A fissured tongue, also called lingua plicata, or a plicated or scrotal tongue, will have cracks, grooves and fissures. This condition is usually harmless, but should be checked by a doctor or dentist to make sure.
A fissured tongue may have:
- Cracks, grooves or clefts appear on the top and sides of the tongue.
- These fissures only affect the tongue.
- Fissures on the tongue vary in depth, but they may be as deep as 6mm.
- Grooves may connect with other grooves, separating the tongue into small lobes or sections.
Unless debris builds up in these fissures, you are unlikely to have any symptoms.

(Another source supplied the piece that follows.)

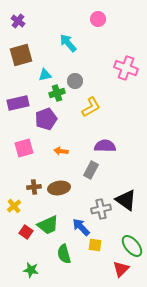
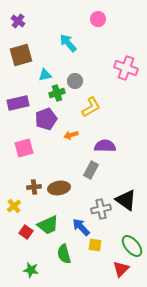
orange arrow: moved 10 px right, 16 px up; rotated 24 degrees counterclockwise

Fissures may first appear during childhood. However, fissures are more common in adults. Just as wrinkles can deepen with age, fissures can also become more pronounced as you get older. If you have regular dental check-ups, your dentist will be able to identify the fissures on your tongue. This is how most fissures are found.
Conditions associated with fissured tongue
Up to about 5% of people have a fissured tongue to some degree. A fissured tongue may affect men slightly more often than women.
Because a fissured tongue can cluster in families, it may be genetically inherited. Although other causes of fissured tongue are unknown, it may appear along with other conditions such as these:
- Geographic tongue, also known as benign migratory glossitis (BMG). This benign condition often shows up along with fissured tongue. It may cause no symptoms other than sensitivity to hot and spicy foods.
- Melkersson-Rosenthal syndrome. This is a rare condition. It not only causes a fissured tongue, but also lip or facial swelling and paralysis in the face ( Bell's palsy) that may come and go.
- Down’s syndrome. Fissured tongue occurs in as many as eight out of 10 children with the chromosomal disorder Down’s syndrome.
It is not common to need a biopsy of a fissured tongue.
Treatment of fissured tongue
If a fissured tongue causes any symptoms, your dentist may encourage you to brush your tongue. This may help remove debris that has built up in deep fissures, causing irritation.
In almost all cases, though, no treatment is needed. However, if you have symptoms or any complications of Melkersson-Rosenthal syndrome, your dentist or doctor may recommend that you see a specialist.